Ma mère faisait alors des chapeaux à façon
pour une clientèle qu'elle recrutait, au début, par correspondance. Chaque
prospectus était écrit à la main et annonçait que, « pour distraire ses
loisirs, l'ancienne directrice d'une grande maison de couture parisienne
acceptait de modeler des chapeaux à domicile, pour une clientèle restreinte et
choisie ». Elle tenta de reprendre la même occupation quelques années plus
tard, peu après notre arrivée à Nice, en 1928, dans le deux-pièces de l'avenue
Shakespeare, et comme l'affaire mettait du temps à démarrer — elle ne démarra
jamais, en fait — ma mère prodiguait des soins de beauté dans
l'arrière-boutique d'un coiffeur pour dames. L'après-midi, elle donnait les
mêmes soins aux chiens de luxe dans un chenil de l'avenue de la Victoire. Plus tard
vint le tour des vitrines dans les hôtels, des bijoux offerts de porte en
porte, dans les palaces, à la commission, de participation à un comptoir de
légumes au marché de la Buffa ,
de vente d'immeubles, d'hôtellerie. Bref, je ne manquais jamais de rien, le
bifteck était toujours là, à midi, et personne, à Nice, ne m'a jamais vu mal
chaussé, ou mal vétu. Je m'en voulais terriblement d'avoir fait faux bond à ma
mère par mon absence totale de génie musical et, jusqu'à ce jour, je ne puis
entendre le nom de Menuhin ou de Heifetz sans que le remords se mette à bouger
dans mon coeur. Quelque trente ans plus tard, alors que j'étais Consul Général
de France à Los Angeles, le destin voulut que j'eusse à décorer de la
grand-croix de la Légion
d'honneur Yacha Heifetz, qui résidait dans ma circonscription. Après avoir
épinglé la croix sur la poitrine du violon et prononcé la formule consacrée :
«Monsieur Yacha Heifetz, au nom du Président de la République et en vertu
des pouvoirs qui nous sont conférés, nous vous faisons Grand-Croix de la Légion d'honneur»(...).
Je
savais que ma mère avait été terriblement déçue par mon absence de génie
musical, parce qu'elle n'y avait plus jamais fait allusion devant moi, et chez
elle, qui, il faut bien le dire, manquait si souvent de tact, une telle réserve
étant un signe certain de chagrin secret et profond. Ses propres ambitions
artistiques ne s'étaient jamais accomplies et elle comptait sur moi pour les
réaliser. J'étais, pour ma part, décidé à faire tout ce qui était en mon
pouvoir pour qu'elle devînt, par mon truchement, une artiste célèbre et
acclamée. Après avoir longuement hésité entre la peinture, la scène, le chant
et la danse, je devais un jour opter pour la littérature, qui me paraissait le
dernier refuge, sur cette terre, de tous ceux qui ne savent pas où se fourrer.
Elle
m'accompagnait ensuite au vestiaire, où elle demeurait, l'oeil alerte, pendant
que je me déshabillais, car, ainsi qu'elle me l'avait expliqué, Sacha Jigloff «
avait de mauvaises moeurs », accusation qui se trouva bientôt justifiée, alors
que je prenais une douche, lorsque Sacha Jigloff entra sur la pointe des pieds
dans le réduit et, ainsi que je le crus dans mon innocence totale, tenta de me
mordre (...). Je revois encore le malheureux Jigloff fuyant à travers le
gymnase, la canne à la main, et ce fut la fin de ma carrière de grand danseur.

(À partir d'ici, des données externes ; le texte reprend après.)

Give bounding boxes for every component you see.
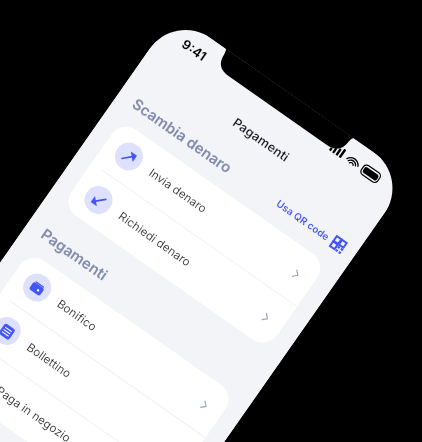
- staticText: Paga in negozio: [0, 384, 74, 442]
- staticText: Invia denaro: [146, 166, 210, 216]
- staticText: Richiedi denaro: [116, 209, 194, 269]
- button[interactable]: Bonifico: [0, 251, 236, 437]
- other: Usa QR code: [328, 235, 348, 254]
- button[interactable]: Invia denaro: [92, 120, 327, 306]
- staticText: Scambia denaro: [129, 94, 236, 177]
- button[interactable]: Richiedi denaro: [62, 163, 297, 350]
- staticText: Bonifico: [54, 297, 99, 334]
- button[interactable]: Bollettino: [0, 294, 205, 442]
- staticText: Pagamenti: [230, 115, 293, 165]
- staticText: Bollettino: [24, 340, 74, 381]
- button[interactable]: Usa QR code: [274, 196, 348, 254]
- staticText: Usa QR code: [274, 197, 332, 243]
- staticText: Pagamenti: [38, 225, 111, 284]
- staticText: 9:41: [179, 36, 210, 64]
- button[interactable]: Paga in negozio: [0, 338, 175, 442]
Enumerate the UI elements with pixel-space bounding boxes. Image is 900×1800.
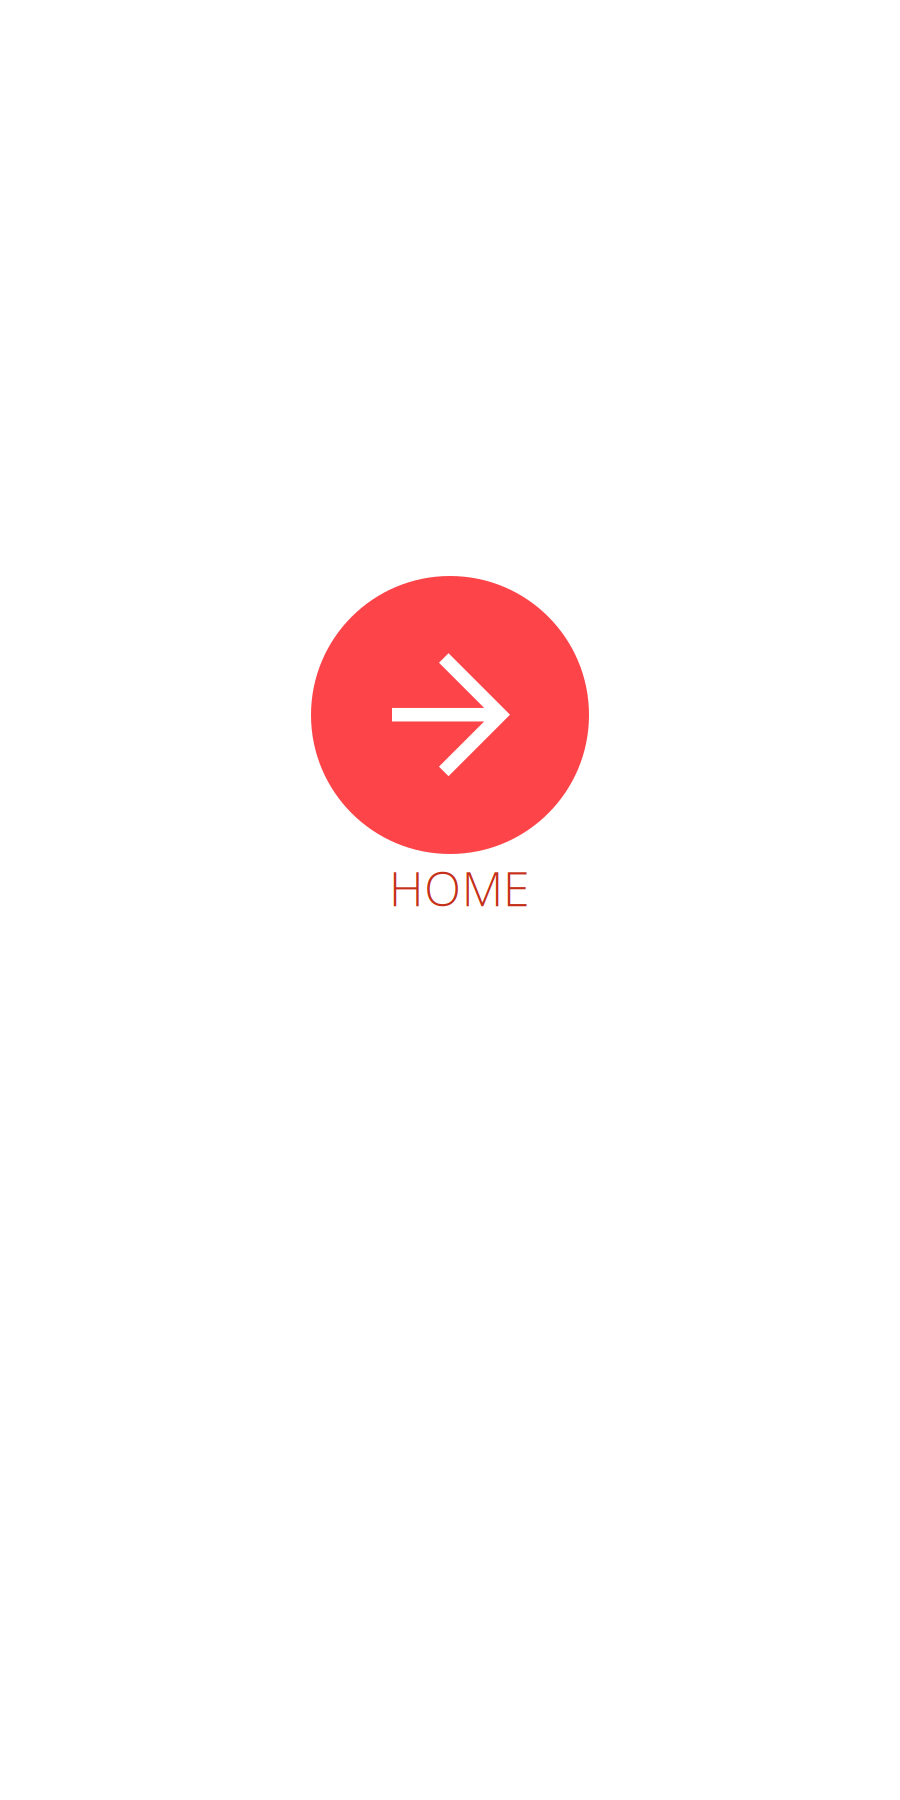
staticText: HOME xyxy=(389,855,529,920)
button[interactable]: Home xyxy=(311,576,589,920)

Il y avait alors, à Wilno, deux autres écoles de danse, mais ma mère, ainsi
instruite, ne s'y risqua plus. L'idée que son fils pût être autre chose qu'un
homme aimant les femmes lui était intolérable. Je ne devais avoir guère plus de
huit ans, lorsqu'elle commença à me faire le récit de mes « succès » futurs, à évoquer
les soupirs et les regards, les billets doux et les serments; elle me tenait
contre elle, assise, les yeux baissés, avec un sourire un peu coupable et
étrangement jeune, m'accordant tous les hommages et toutes les adulations
auxquels sa grande beauté lui avait sans doute jadis donné droit et dont le
goût ou le souvenir ne l'avaient peut-être pas quittée entièrement. Je
m'appuyais négligemment contre elle; je l'écoutais d'un air nonchalant mais
avec le plus grand intérêt, en léchant distraitement la confiture sur ma
tartine; j'étais beaucoup trop jeune pour comprendre qu'elle cherchait à
s'exorciser ainsi de sa propre solitude féminine, de son propre besoin de
tendresse et d'attentions.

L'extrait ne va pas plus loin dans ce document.